- Work to complete -
Would you find each line in the entries below with the string "tăng" and copy it?

◆ ◆ ◆

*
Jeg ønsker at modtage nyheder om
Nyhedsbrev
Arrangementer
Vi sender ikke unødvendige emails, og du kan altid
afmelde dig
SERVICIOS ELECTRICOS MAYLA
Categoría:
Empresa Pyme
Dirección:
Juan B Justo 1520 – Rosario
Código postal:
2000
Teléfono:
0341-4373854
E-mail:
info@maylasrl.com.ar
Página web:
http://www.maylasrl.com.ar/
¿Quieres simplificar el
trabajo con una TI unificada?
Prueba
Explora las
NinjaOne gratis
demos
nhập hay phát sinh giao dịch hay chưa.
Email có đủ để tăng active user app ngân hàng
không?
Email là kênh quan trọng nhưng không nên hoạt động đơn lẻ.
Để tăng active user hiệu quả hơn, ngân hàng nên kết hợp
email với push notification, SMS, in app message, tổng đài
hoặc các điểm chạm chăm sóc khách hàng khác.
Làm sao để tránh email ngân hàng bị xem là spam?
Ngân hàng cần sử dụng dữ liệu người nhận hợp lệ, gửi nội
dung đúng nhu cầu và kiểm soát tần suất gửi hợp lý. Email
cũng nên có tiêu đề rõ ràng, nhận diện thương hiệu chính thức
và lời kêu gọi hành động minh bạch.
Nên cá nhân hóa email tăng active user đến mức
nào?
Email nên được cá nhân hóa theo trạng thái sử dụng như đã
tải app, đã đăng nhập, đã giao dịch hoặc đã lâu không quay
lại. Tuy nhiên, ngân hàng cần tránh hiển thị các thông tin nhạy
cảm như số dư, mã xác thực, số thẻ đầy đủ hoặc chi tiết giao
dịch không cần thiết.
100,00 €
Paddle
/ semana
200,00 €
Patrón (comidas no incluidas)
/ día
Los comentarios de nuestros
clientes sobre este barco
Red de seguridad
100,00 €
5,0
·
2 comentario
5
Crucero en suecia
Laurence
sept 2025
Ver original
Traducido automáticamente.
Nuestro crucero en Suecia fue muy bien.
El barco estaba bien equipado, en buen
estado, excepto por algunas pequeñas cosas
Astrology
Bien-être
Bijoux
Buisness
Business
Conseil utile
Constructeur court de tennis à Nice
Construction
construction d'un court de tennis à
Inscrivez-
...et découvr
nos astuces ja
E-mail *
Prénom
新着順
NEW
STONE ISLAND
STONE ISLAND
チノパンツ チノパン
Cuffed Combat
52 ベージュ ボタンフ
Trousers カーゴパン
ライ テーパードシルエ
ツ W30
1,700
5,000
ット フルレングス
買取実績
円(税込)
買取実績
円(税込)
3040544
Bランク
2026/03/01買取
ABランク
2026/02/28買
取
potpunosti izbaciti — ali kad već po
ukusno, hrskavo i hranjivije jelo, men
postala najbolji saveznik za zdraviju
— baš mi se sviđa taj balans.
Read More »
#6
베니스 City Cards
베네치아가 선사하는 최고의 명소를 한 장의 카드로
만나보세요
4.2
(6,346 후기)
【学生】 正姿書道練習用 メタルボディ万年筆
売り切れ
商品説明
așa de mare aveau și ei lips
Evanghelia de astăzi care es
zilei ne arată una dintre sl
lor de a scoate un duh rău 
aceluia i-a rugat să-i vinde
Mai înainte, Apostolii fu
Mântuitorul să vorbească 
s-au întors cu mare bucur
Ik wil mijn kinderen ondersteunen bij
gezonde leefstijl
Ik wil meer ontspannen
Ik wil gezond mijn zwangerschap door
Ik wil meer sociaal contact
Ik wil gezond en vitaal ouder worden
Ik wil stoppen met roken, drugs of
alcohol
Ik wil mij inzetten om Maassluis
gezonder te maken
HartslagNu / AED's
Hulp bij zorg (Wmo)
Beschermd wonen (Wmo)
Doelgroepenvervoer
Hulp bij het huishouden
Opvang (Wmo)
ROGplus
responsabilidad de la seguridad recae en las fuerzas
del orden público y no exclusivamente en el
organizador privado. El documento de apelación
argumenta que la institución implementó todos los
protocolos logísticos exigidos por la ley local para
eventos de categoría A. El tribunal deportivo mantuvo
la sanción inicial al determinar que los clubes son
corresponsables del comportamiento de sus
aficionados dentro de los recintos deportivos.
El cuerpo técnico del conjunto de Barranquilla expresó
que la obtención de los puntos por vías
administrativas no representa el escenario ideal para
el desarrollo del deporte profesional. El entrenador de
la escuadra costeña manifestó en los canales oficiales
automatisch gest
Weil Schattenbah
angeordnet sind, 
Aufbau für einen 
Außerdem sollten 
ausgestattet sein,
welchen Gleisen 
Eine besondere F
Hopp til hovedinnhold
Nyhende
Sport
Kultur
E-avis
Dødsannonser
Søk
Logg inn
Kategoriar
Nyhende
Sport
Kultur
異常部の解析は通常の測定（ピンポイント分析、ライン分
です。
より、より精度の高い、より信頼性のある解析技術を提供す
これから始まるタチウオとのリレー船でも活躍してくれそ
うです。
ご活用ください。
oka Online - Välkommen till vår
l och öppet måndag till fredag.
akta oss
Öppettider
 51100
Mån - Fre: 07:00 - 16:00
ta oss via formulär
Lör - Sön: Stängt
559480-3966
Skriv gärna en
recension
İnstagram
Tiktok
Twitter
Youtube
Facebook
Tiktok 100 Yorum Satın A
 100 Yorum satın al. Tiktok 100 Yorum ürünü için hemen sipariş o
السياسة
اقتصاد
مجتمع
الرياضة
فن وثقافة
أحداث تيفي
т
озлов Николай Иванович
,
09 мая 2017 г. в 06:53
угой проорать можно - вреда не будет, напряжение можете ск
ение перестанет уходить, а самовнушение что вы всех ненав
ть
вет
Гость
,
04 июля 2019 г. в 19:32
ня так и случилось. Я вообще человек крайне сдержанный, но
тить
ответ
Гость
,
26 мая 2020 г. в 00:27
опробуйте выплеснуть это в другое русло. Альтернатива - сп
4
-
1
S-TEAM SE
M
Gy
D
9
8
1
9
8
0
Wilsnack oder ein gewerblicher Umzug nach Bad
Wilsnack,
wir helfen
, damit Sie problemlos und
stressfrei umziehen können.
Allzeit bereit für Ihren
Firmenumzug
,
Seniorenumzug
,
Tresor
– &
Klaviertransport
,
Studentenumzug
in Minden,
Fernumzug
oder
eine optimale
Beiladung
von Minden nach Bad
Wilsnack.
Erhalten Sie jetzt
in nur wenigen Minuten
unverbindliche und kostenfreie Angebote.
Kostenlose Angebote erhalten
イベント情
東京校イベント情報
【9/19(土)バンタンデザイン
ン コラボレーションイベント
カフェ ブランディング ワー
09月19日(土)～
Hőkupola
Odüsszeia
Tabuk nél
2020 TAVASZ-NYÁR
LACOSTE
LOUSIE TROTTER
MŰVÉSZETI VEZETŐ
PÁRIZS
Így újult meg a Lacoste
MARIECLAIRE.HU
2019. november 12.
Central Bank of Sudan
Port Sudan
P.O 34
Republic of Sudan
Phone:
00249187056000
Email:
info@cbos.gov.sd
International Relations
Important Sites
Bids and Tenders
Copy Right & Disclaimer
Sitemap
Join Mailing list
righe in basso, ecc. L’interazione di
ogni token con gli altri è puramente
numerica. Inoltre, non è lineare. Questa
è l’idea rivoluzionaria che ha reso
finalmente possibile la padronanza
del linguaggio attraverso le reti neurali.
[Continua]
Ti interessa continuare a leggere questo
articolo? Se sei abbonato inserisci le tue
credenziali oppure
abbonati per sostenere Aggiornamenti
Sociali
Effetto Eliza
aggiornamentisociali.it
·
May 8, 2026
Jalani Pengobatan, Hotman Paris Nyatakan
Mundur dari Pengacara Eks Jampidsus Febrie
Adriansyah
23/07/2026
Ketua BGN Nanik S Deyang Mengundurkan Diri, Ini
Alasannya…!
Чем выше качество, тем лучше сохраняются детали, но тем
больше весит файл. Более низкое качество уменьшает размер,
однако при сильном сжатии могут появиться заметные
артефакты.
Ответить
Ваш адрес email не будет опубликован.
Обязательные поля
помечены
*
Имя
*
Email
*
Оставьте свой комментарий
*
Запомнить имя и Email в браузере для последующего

◆ ◆ ◆

- Finished exercise -
Email có đủ để tăng active user app ngân hàng
Để tăng active user hiệu quả hơn, ngân hàng nên kết hợp
Nên cá nhân hóa email tăng active user đến mức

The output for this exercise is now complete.